Une solution consisterait à passer contrat avec quelques associations, celles reconnues d'utilité sociale. Mais c'est illusoire.
Quel président de commission décidera des associations qui sont d'utilité sociale ? Pour une association qui lutte contre le cancer, contre le sida, la paralysie ou la mucoviscidose, il est facile de dire qu'elle est d'utilité sociale.
Mais, pour le président du club de football d'un quartier en difficulté, qui a conscience de donner un cadre épanouissant aux jeunes et un rempart contre les déviances, que décidera-t-on ?
Je serais donc partisan d'une solution intermédiaire : un choix concerté entre l'Etat, le monde associatif et le CNVA pour définir un certain nombre de grands projets, de grandes perspectives.
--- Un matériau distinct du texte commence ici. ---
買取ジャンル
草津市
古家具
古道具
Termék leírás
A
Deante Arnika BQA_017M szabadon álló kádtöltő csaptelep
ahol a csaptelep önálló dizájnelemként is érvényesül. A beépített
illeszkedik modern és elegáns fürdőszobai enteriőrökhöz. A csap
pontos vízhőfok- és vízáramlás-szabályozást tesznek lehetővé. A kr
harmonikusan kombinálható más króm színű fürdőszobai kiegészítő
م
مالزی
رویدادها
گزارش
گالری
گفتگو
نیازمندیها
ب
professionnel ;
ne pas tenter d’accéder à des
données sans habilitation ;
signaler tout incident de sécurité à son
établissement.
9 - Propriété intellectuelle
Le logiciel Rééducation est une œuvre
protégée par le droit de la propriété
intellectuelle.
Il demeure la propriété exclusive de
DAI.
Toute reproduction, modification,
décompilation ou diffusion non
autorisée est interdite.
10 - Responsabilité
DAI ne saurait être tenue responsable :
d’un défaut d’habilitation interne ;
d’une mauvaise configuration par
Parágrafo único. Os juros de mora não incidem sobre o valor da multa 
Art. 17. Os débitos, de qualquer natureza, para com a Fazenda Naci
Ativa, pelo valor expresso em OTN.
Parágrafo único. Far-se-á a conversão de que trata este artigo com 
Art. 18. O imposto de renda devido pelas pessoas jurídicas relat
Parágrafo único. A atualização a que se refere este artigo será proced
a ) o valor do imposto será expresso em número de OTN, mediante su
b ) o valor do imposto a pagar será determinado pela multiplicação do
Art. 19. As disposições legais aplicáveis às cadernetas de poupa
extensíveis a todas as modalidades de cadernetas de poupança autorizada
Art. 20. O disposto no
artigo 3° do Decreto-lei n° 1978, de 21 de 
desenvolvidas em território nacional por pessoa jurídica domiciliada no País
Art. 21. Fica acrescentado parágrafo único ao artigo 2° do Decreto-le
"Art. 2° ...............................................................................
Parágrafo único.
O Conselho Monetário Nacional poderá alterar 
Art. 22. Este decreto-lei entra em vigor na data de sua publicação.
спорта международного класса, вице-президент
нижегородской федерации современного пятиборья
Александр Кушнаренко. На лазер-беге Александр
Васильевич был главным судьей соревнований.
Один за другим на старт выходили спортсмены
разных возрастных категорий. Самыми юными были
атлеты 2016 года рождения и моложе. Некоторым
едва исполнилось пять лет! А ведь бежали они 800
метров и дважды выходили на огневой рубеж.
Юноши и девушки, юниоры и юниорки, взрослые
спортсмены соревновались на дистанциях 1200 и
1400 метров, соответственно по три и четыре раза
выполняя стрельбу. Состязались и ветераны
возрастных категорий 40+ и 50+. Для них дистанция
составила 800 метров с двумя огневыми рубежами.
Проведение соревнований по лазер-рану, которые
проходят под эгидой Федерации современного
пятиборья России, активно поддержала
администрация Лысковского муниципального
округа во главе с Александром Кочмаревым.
Prenons l'exemple de la toxicomanie. Les centaines de milliers de jeunes touchés par ce fléau ont besoin d'écoute et d'accueil. Les professionnels ne peuvent répondre seuls à cette attente. Si la lutte contre la toxicomanie est une priorité, les régions et les départements peuvent passer contrat avec des associations spécialisées qui prévoirait un soutien et une formation aux bénévoles et/ou des exonération de charges. Ces "contrats d'objectifs" dans des domaines essentiels, choisis en partenariat pourraient intelligemment associer pouvoirs publics et associations.
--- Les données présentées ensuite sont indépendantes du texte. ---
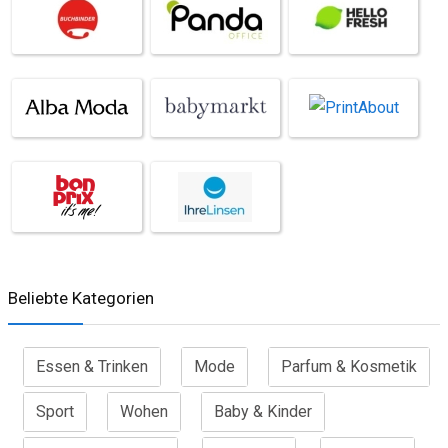
Beliebte Kategorien
Essen & Trinken
Mode
Parfum & Kosmetik
Sport
Wohen
Baby & Kinder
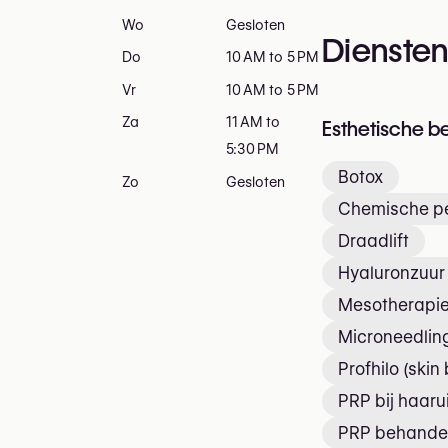
Wo
Gesloten
Dienste
Do
10 AM to 5 PM
Vr
10 AM to 5 PM
Za
11 AM to
Esthetische b
5:30 PM
Botox
Zo
Gesloten
Chemische pe
Draadlift
Hyaluronzuur 
Mesotherapi
Microneedlin
Profhilo (skin
PRP bij haaru
PRP behande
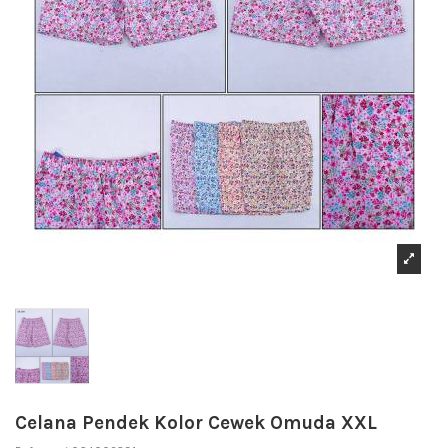
Celana Pendek Kolor Cewek Omuda XXL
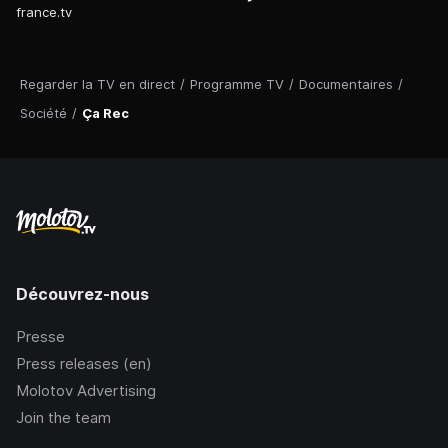
france.tv
Regarder la TV en direct
/
Programme TV
/
Documentaires
/
Société
/
Ça Rec
Découvrez-nous
Presse
Press releases (en)
Molotov Advertising
Join the team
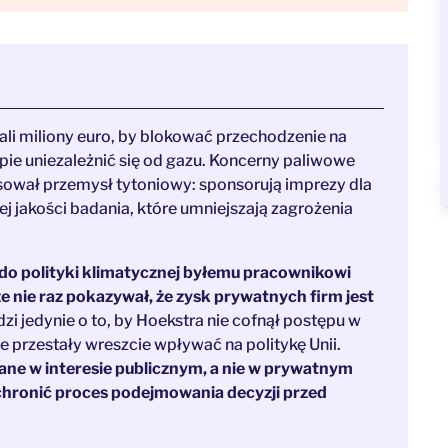
ali miliony euro, by blokować przechodzenie na
opie uniezależnić się od gazu. Koncerny paliwowe
sował przemysł tytoniowy: sponsorują imprezy dla
wej jakości badania, które umniejszają zagrożenia
 do polityki klimatycznej byłemu pracownikowi
e nie raz pokazywał, że zysk prywatnych firm jest
zi jedynie o to, by Hoekstra nie cofnął postępu w
we przestały wreszcie wpływać na politykę Unii.
ane w interesie publicznym, a nie w prywatnym
y chronić proces podejmowania decyzji przed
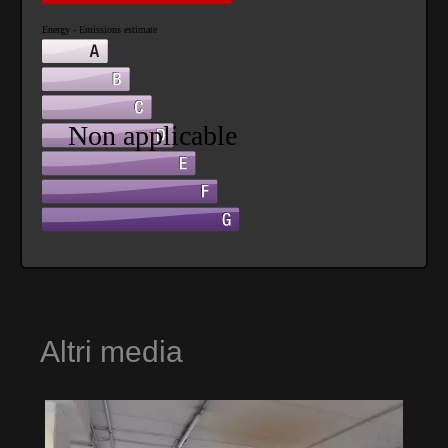
Altri media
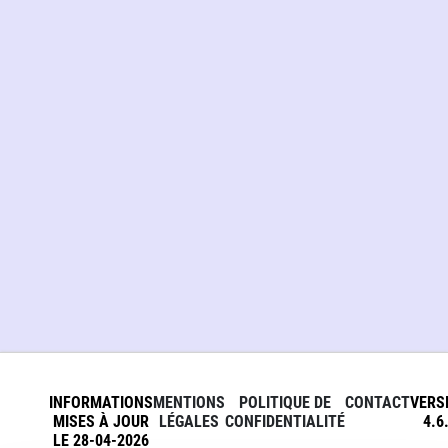
INFORMATIONS
MENTIONS
POLITIQUE DE
CONTACT
VERS
MISES À JOUR
LÉGALES
CONFIDENTIALITÉ
4.6
LE 28-04-2026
Pour terminer, je vous livre une idée pour financer ces contrats d'objectifs, qui a été refusée jusqu'à présent par tous les ministres des Finances successifs. Dans les entreprises et les services publics, un certain pourcentage de la masse salariale est versé pour financer la formation professionnelle. Si celle-ci n'est pas assurée, le versement doit néanmoins être acquitté. Ce montant s'élève à 300 millions (voire 400), ce qui fait 3 millions par département. Ne peut-on pas se mobiliser pour que cet argent, indûment perçu par l'Etat, finance un fonds que l'on appellerait fonds interministériel pour le soutien à l'activité bénévole (FISAB) ? Il permettrait de financer la formation des bénévoles, dans toute la France, pour un certain nombre de projets prioritaires (par exemple la lutte contre la toxicomanie, la politique de la ville ...) que l'on choisirait en partenariat ?
La volonté politique, notamment en terme de financement, peut seule permettre au bénévolat d'être reconnu et de se développer.